[Wikimedia-l] Disinformation regarding perfect forward secrecy for HTTPS

Marc A. Pelletier marc at uberbox.org
Fri Aug 2 22:30:37 UTC 2013


On 08/02/2013 05:50 PM, Matthew Flaschen wrote:
> It seems from the context "better tested" meant something like "people
> are using this in practice in real environments", not only automated
> testing.

And, indeed, given the constraints and objectives of the Tool Labs
(i.e.: no secrecy, all open source and data, high reliability), the more
important concern is "tested to be robust"; I'd deviate from
distribution packaging in the case where a security issue could lead to
escalation, but concerns about data leaks are not an issue.
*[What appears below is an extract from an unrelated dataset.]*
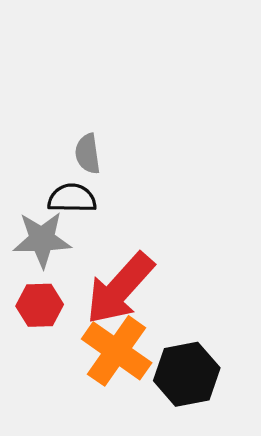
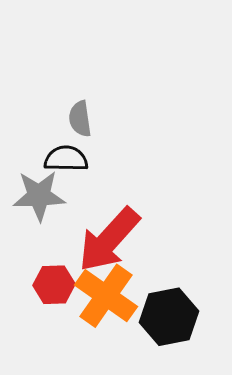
red hexagon: (40, 305) -> (54, 285), moved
And whilst I am not a cryptography expert (depending, I suppose, how to
define "expert") I happen to be very well versed in security protocol
design and zero-information analysis (but lack the math acument for
cryptography proper so I have to trust the Blums and Shamirs of this
world at their word).

For what concerns us here in traffic analysis, TLS is almost entirely
worthless *on its own*.  It is a necessary step, and has a great number
of /other/ benefits that justify its deployment without having anything
to do with the NSA's snooping.  I was not making an argument against it.

What I /am/ saying, OTOH, is that random padding without (at least)
pipelining and placards *is* worthless to protect against traffic
analysis since any reliable method to do it would be necessarily robust
against deviation in size.  Given that it has a cost to implement and
maintain, and consumes resources, it would be counterproductive to do
that.  It would give false reassurance of higher security without
actually bringing any security benefit.  I.e.: theatre.